# [Exercise brief]
Would you transcribe each entry that follows word for word, minus the images?

(Records excerpted from a collection)
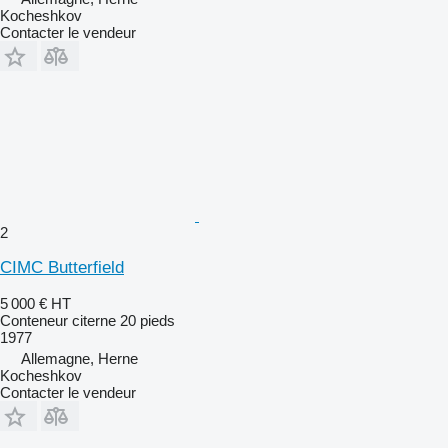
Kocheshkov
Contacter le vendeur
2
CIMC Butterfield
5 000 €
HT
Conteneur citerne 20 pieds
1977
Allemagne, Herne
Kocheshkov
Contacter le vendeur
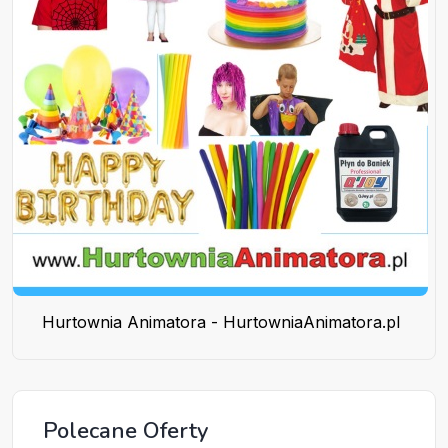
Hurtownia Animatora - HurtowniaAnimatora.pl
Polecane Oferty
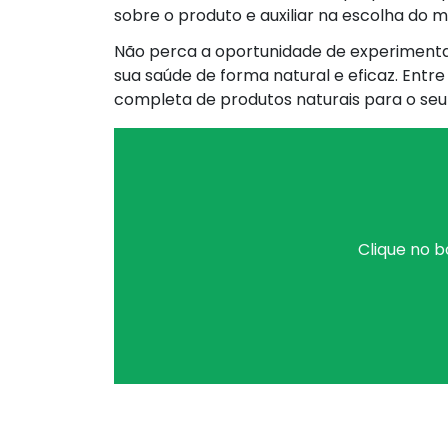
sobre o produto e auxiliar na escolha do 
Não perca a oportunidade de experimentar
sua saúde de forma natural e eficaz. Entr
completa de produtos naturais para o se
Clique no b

# [Answer for the task]
Kocheshkov
Contacter le vendeur
2
CIMC Butterfield
5 000 €
HT
Conteneur citerne 20 pieds
1977
Allemagne, Herne
Kocheshkov
Contacter le vendeur
Hurtownia Animatora - HurtowniaAnimatora.pl
Polecane Oferty
sobre o produto e auxiliar na escolha do 
Não perca a oportunidade de experimentar
sua saúde de forma natural e eficaz. Entr
completa de produtos naturais para o se
Clique no b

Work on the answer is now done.